__Records shown__
▶

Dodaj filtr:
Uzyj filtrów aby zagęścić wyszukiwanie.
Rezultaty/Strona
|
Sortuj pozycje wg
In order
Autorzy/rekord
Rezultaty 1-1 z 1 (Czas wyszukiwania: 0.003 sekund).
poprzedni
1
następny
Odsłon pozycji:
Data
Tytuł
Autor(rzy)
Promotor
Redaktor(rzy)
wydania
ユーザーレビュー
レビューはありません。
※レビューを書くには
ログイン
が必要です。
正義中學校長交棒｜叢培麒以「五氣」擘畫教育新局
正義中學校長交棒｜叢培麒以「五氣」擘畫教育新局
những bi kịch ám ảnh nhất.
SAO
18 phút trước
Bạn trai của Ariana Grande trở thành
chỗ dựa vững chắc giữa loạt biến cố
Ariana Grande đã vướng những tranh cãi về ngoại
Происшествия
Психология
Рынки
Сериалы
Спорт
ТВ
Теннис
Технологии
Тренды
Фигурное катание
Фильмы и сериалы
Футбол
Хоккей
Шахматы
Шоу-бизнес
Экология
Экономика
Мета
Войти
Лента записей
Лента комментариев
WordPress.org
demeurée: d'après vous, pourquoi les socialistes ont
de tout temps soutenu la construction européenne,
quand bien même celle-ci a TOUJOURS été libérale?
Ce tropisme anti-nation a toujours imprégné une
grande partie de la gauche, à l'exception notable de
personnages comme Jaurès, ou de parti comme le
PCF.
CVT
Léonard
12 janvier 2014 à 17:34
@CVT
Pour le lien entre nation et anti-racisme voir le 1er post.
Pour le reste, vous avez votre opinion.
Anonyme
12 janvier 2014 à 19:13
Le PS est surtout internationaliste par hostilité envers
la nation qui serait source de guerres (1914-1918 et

◀
▶

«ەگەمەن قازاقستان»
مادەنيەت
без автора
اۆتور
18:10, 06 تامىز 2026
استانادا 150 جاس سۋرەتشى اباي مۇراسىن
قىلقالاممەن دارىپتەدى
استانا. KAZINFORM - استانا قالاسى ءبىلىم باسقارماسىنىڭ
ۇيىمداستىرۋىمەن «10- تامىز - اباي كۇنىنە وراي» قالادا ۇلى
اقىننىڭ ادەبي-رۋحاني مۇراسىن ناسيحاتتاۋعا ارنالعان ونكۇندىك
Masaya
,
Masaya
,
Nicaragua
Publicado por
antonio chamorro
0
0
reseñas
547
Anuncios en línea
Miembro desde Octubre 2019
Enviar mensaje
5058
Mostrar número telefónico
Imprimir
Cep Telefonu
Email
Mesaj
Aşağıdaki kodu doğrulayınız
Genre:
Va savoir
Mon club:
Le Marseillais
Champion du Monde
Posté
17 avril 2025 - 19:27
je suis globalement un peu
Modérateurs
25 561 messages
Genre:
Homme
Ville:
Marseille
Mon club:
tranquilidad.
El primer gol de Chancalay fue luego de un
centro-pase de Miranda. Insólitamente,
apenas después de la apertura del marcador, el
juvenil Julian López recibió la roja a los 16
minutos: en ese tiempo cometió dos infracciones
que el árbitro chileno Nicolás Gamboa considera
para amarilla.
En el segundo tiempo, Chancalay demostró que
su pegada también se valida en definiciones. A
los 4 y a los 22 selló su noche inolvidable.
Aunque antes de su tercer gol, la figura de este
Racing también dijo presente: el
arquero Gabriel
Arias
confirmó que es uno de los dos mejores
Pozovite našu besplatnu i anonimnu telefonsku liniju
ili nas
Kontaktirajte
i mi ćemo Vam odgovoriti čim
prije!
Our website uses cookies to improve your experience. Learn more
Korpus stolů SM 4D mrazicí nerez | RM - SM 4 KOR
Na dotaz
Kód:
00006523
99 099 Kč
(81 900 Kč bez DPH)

◀

What you return must be the lines above that run from the line with "tranquilidad." to the line with "En el segundo tiempo, Chancalay demostró que", inclusive, each copied exactly.

tranquilidad.
El primer gol de Chancalay fue luego de un
centro-pase de Miranda. Insólitamente,
apenas después de la apertura del marcador, el
juvenil Julian López recibió la roja a los 16
minutos: en ese tiempo cometió dos infracciones
que el árbitro chileno Nicolás Gamboa considera
para amarilla.
En el segundo tiempo, Chancalay demostró que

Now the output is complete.